The rufous-cheeked nightjar has two main flight calls. One is an upbeat "Q! Q! Q! Q!" and the other is a harsh "oar! oar! oar!" they are sung with slight pauses. The nightjar also has a territoriality song, it starts with preliminary coughs "Q-whoop...Q-whoop...Q-whoop" with the "Q" in the cough being a softer version of the Q! flight call. Afterwards, the nightjar starts churring at 31 and 32–37.5 notes/second, this churring lasts for several minutes and will start to slow down near the end. When another rufous-cheeked nightjar enters the territory, the churring will change to another song depending on the intruder's sex. A male will be met with oaring similar to that of the flight call, while a female will be sung a song that sounds like purring.

=== Food and feeding ===
The rufous-cheeked nightjar primarily hunts at dusk and early night but has also been seen to hunt in the moonlight and at dawn. They primarily eat beetles, but also eat moths, grasshoppers and other flying insects. Nightjars are skilled hunters and are able to fill their stomachs during the short time of dusk. Nightjars frequently leave their territory while hunting, and even travel to different habitats. It in open woodlands and waterholes where it can drink water while flying, they also hunt by roads where insects gather because they are attracted to street lights. They primarily perch low to the ground to watch their prey, and once spotted they will leap towards it, snatch it, and land back on the same spot they started. They do not solely use this tactic, they will sometimes fly and search for their prey as well. Their main way of locating prey is by using their large eyes which are well-equipped to see in the dark, however they cannot see in complete darkness.

=== Breeding ===
Rufous-cheeked nightjars are a monogamous species, both partners watch over the nest with the male watching the nest at night and the female during the day. The breeding period usually takes place from September to November. The male will find and claim a territory during the breeding season and within this territory, he will begin his territorial song which consists of churring throughout the night, letting other males know that that is his territory and inviting females. The churring is continuous and can last for several minutes, however when the moon is obstructed the churring will temporarily halt. If another male approaches his territory the rufous-cheeked nightjar will begin oaring until they are scared away, and he will begin purring if a female approaches. Once a female approaches, she will inspect his territory, and if suitable she will decide on a nesting location and they will begin breeding immediately. Since noise will attract predators, the male stops churring during breeding, and will only sing when he switches places with the female to watch over the nest.
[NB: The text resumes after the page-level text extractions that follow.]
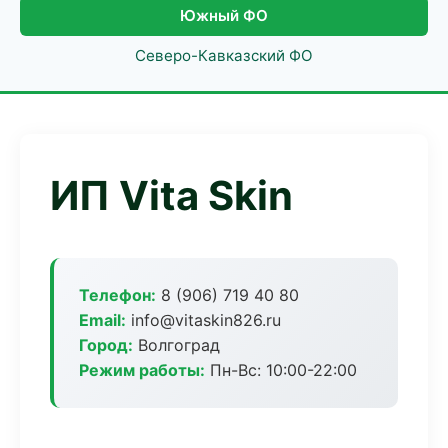
Южный ФО
Северо-Кавказский ФО
ИП Vita Skin
Телефон:
8 (906) 719 40 80
Email:
info@vitaskin826.ru
Город:
Волгоград
Режим работы:
Пн-Вс: 10:00-22:00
Similar to other nightjars, the breeding habits of the rufous-cheeked nightjar seem to follow a lunar schedule, although this has yet to be confirmed. Following this cycle, the nightjars lay their eggs about one week following a full moon. Replacement clutches do not follow this cycle.

The rufous-cheeked nightjar usually lays two eggs per clutch with an incubation period of 15–17 days, however they have been seen to lay only one egg. Laying one egg is more frequently seen with replacement clutches. The eggs are glossy and are usually a pale pinkish-cream colour. The eggs are on average 27.17 x 20.09 mm and weigh on average 5.86g. Rufous-cheeked nightjars do not make nests, they simply make small grooves on the floor of their chosen spot and lay their eggs in there. The bird's plumage makes perfect camouflage, so the presence of a nest would only inform predators of their location. The main issue with such a well concealed nest is that the parents would have a hard time finding it themselves. To solve this problem, the rufous-cheeked nightjar uses quartzite blocks as landmarks to lead them to their nest.